London Rain – Louis MacNeice

This year many of the the poets visited in our U3A (University of Third Age) sessions have had some connection with religious ministry. When you come to think about it it is not surprising. Ministers are thought-full people – don’t you think!

Louis MacNeice was no exception. His father was a Protestant minister who later became a bishop of the Anglican Church of Ireland. Below is Louis MacNeice’s poem ‘London Rain’, written at a time of conflict in Europe. He wrestles with thoughts on God as he looks out late at night on the rain. Sharing my comments which are shown in italics after each stanza.

 London Rain

The rain of London pimples
The ebony street with white
And the neon lamps of London
Stain the canals of night
And the park becomes a jungle
In the alchemy of night.

London night-time rain … I love that word pimples and the catch of light in the pimple from the street lamps … ebony = rich dark black wood … giving a little gloss to the dark … and there is a whole new mapping of the streets … as in a chemical reaction …the light staining, leaving it’s mark

My wishes turn to violent
Horses black as coal–
The randy mares of fancy,
The stallions of the soul–
Eager to take the fences
That fence about my soul.

This looks like dissatisfaction on where he is in life … in terms of violent horses … he wants to break free … and this may be a spiritual unrest when we look at later stanzas

Across the countless chimneys
The horses ride and across
The country to the channel
Where warning beacons toss,
To a place where God and No-God
Play at pitch and toss.

Well his thoughts travel across the channel to the war and this occupies his mind … God and No-God (the Good and the Bad) playing pitch and toss = a game of skill and chance

Whichever wins I am happy
For God will give me bliss
But No-God will absolve me
From all I do amiss
And I need not suffer conscience
If the world was made amiss.

He is talking about the God/No-God battle going on in his mind. If there is a God – everything will be OK and if No-God then it doesn’t matter about all the conscience problems … these are his on-going thoughts as he watches the rain … his logic…dare I say late-night logic!

Under God we can reckon
On pardon when we fall
But if we are under No-God
Nothing will matter at all,
Adultery and murder
Will count for nothing at all.

Expounding his thoughts from the previous stanza … bad behaviour will not matter … no accountability… and under God we will be absolved of all our missdemeanours.

So reinforced by logic
As having nothing to lose
My lust goes riding horseback
To ravish where I choose,
To burgle all the turrets
Of beauty as I choose.

So his logic suggests to him that this horse can ride amuck with no consequence … taking the No-God ride so to speak … and using this to justify any course of action

But now the rain gives over
Its dance upon the town,
Logic and lust together
Come dimly tumbling down,
And neither God nor No-God
Is either up or down.

It looks as though it has stopped raining for a while … and in sync. with this his God/No-God thinking seems to fall away too … well it is late night and he is a little confused

The argument was wilful,
The alternatives untrue,
We need no metaphysics
To sanction what we do
Or to muffle us in comfort
From what we did not do.

The argument was very wilful = headstrong … and indeed ‘we need no metaphysics = abstract thinking’ … and in his case no ‘God/No-God’ thoughts to work out what we should be doing or to justify our actions. (I might add that those that shout God is on our side are often using God to justify their ungodly actions.)

Whether the living river
Began in bog or lake,
The world is what was given,
The world is what we make.
And we only can discover
Life in the life we make.

Bog and lake are references to his Irish / English heritage.
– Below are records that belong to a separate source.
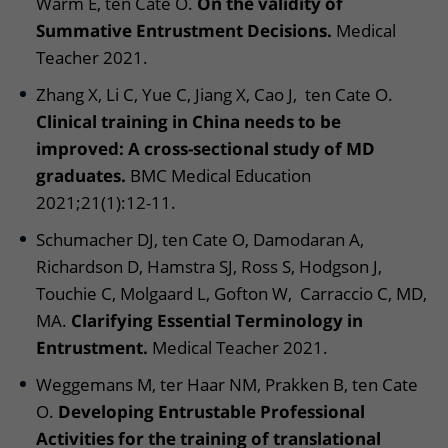
Warm E, ten Cate O.
On the validity of
Summative Entrustment Decisions.
Medical
Teacher 2021.
Zhang X, Li C, Yue C, Jiang X, Cao J, ten Cate O.
Clinical training in China needs to be
improved: A cross-sectional study of MD
graduates.
BMC Medical Education
2021;21(1):12-11.
Schumacher DJ, ten Cate O, Damodaran A,
Richardson D, Hamstra SJ, Ross S, Hodgson J,
Touchie C, Molgaard L, Gofton W, Carraccio C, MD,
MA.
Clarifying Essential Terminology in
Entrustment.
Medical Teacher 2021.
Weggemans M, ter Haar NM, Prakken B, ten Cate
O.
Developing Entrustable Professional
Activities for the training of translational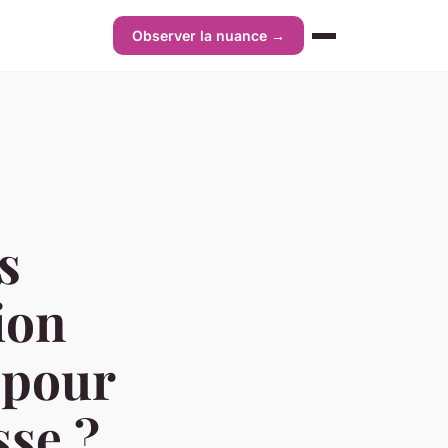
Observer la nuance →
s
ion
 pour
sse ?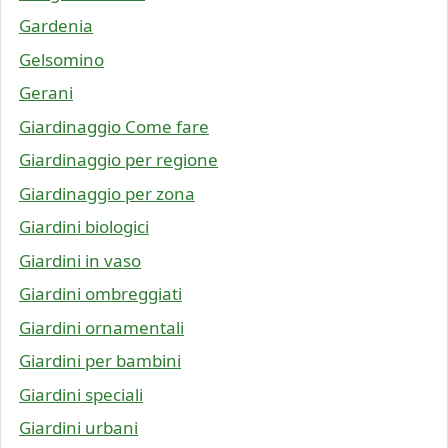
Gardenia
Gelsomino
Gerani
Giardinaggio Come fare
Giardinaggio per regione
Giardinaggio per zona
Giardini biologici
Giardini in vaso
Giardini ombreggiati
Giardini ornamentali
Giardini per bambini
Giardini speciali
Giardini urbani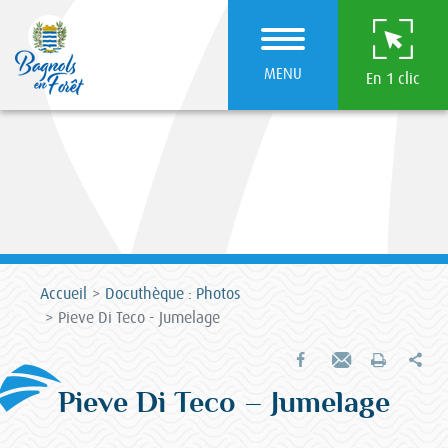
MENU
En 1 clic
Accueil
Docuthèque : Photos
Pieve Di Teco - Jumelage
Par
Partager sur Facebook
Envoyer par e-mail
Imprimer
Pieve Di Teco – Jumelage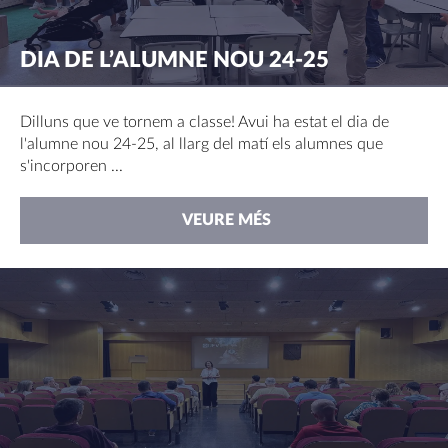
DIA DE L’ALUMNE NOU 24-25
Dilluns que ve tornem a classe! Avui ha estat el dia de
l'alumne nou 24-25, al llarg del matí els alumnes que
s'incorporen ...
VEURE MÉS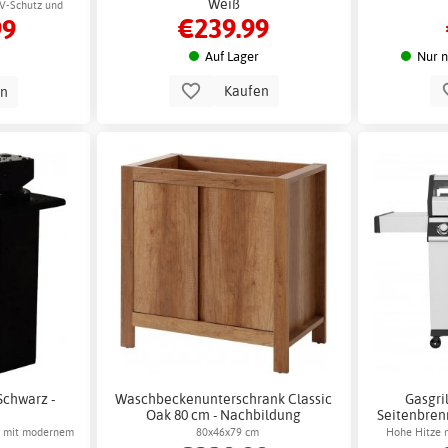
14 m²
Weiß
UV-Schutz und
€239.99
99
age
Auf Lager
Nur n
Kaufen
en
Schwarz -
Waschbeckenunterschrank Classic
Gasgril
Oak 80 cm - Nachbildung
Seitenbrenn
er mit modernem
80x46x79 cm
Hohe Hitze m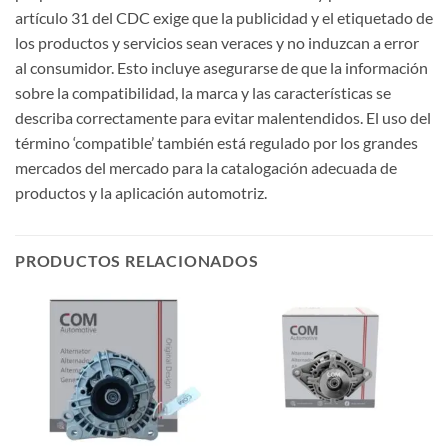
artículo 31 del CDC exige que la publicidad y el etiquetado de
los productos y servicios sean veraces y no induzcan a error
al consumidor. Esto incluye asegurarse de que la información
sobre la compatibilidad, la marca y las características se
describa correctamente para evitar malentendidos. El uso del
término ‘compatible’ también está regulado por los grandes
mercados del mercado para la catalogación adecuada de
productos y la aplicación automotriz.
PRODUCTOS RELACIONADOS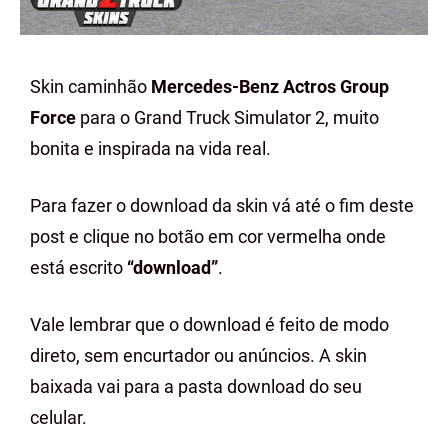
Skin caminhão
Mercedes-Benz Actros Group
Force
para o Grand Truck Simulator 2, muito
bonita e inspirada na vida real.
Para fazer o download da skin vá até o fim deste
post e clique no botão em cor vermelha onde
está escrito
“download”
.
Vale lembrar que o download é feito de modo
direto, sem encurtador ou anúncios. A skin
baixada vai para a pasta download do seu
celular.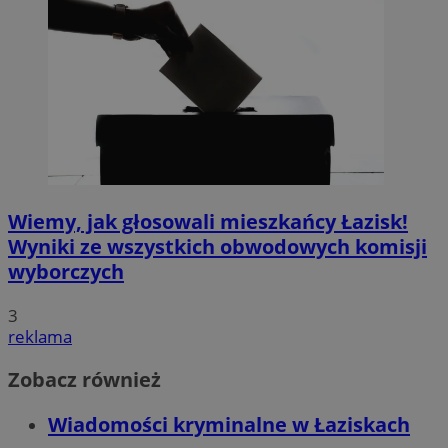
Wiemy, jak głosowali mieszkańcy Łazisk!
Wyniki ze wszystkich obwodowych komisji
wyborczych
3
reklama
Zobacz również
Wiadomości kryminalne w Łaziskach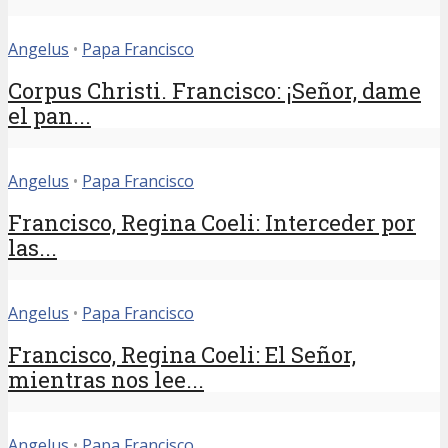
Angelus
•
Papa Francisco
Corpus Christi. Francisco: ¡Señor, dame
el pan...
Angelus
•
Papa Francisco
Francisco, Regina Coeli: Interceder por
las...
Angelus
•
Papa Francisco
Francisco, Regina Coeli: El Señor,
mientras nos lee...
Angelus
•
Papa Francisco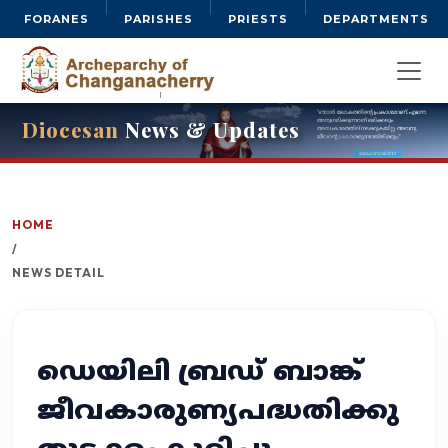
FORANES
PARISHES
PRIESTS
DEPARTMENTS
Diocesan
News & Updates
HOME
/
NEWS DETAIL
ഡെയിലി ബ്രഡ് ബാങ്ക്
ജീവകാരുണ്യപദ്ധതിക്കു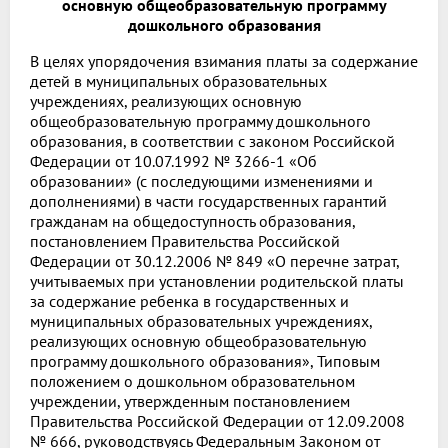
основную общеобразовательную программу
дошкольного образования
В целях упорядочения взимания платы за содержание
детей в муниципальных образовательных
учреждениях, реализующих основную
общеобразовательную программу дошкольного
образования, в соответствии с законом Российской
Федерации от 10.07.1992 № 3266-1 «Об
образовании» (с последующими изменениями и
дополнениями) в части государственных гарантий
гражданам на общедоступность образования,
постановлением Правительства Российской
Федерации от 30.12.2006 № 849 «О перечне затрат,
учитываемых при установлении родительской платы
за содержание ребенка в государственных и
муниципальных образовательных учреждениях,
реализующих основную общеобразовательную
программу дошкольного образования», Типовым
положением о дошкольном образовательном
учреждении, утвержденным постановлением
Правительства Российской Федерации от 12.09.2008
№ 666, руководствуясь Федеральным Законом от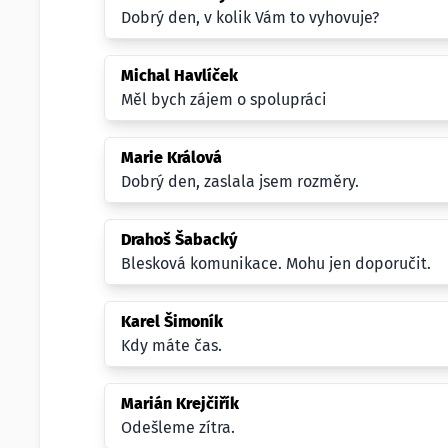
Dobrý den, v kolik Vám to vyhovuje?
Michal Havlíček
Měl bych zájem o spolupráci
Marie Králová
Dobrý den, zaslala jsem rozměry.
Drahoš Šabacký
Blesková komunikace. Mohu jen doporučit.
Karel Šimoník
Kdy máte čas.
Marián Krejčiřík
Odešleme zítra.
For me this is the key stanza … it is up to us to make what we will of the world, of this gift … and we can only discover how we should live in living life. In a sense it is up to us – our responsibility to create our own God (and if we do happen to believe in an external God then perhaps our understanding of God may come clearer). Focus on the gift of the present, the here and now…don’t worry about what is happening overseas!

So let the water sizzle
Upon the gleaming slates,
There will be sunshine after
When the rain abates
And rain returning duly
When the sun abates.

Well, rain and sun one will follow the other in an endless cycle (good and bad) – that is the way of the world and we have to accept it – (hopefully life improves over time!)

My wishes now come homeward,
Their gallopings in vain,
Logic and lust are quiet,
And again it starts to rain;
Falling asleep I listen
To the falling London rain.

His mind is now back on where he is … in his room looking out on the falling rain … the logic/lust distraction of thought in vain … and the wild horses that took his thoughts away at the beginning of the poem bring him home again … he notices it has started to rain again … falling rain and enough thinking for one night falls asleep… let’s hope he has pleasant dreams!

(The rhyming scheme is a b c b d b – with a repeat end word in lines four and six of each stanza).

2 thoughts on “London Rain – Louis MacNeice

  1. Reblogged this on penwithlit and commented:
    I very much like the poetry of MacNeice and return to it often. I like poems about the rain as well notably the stunning “A Description of a London Shower” by Jonathan Swift.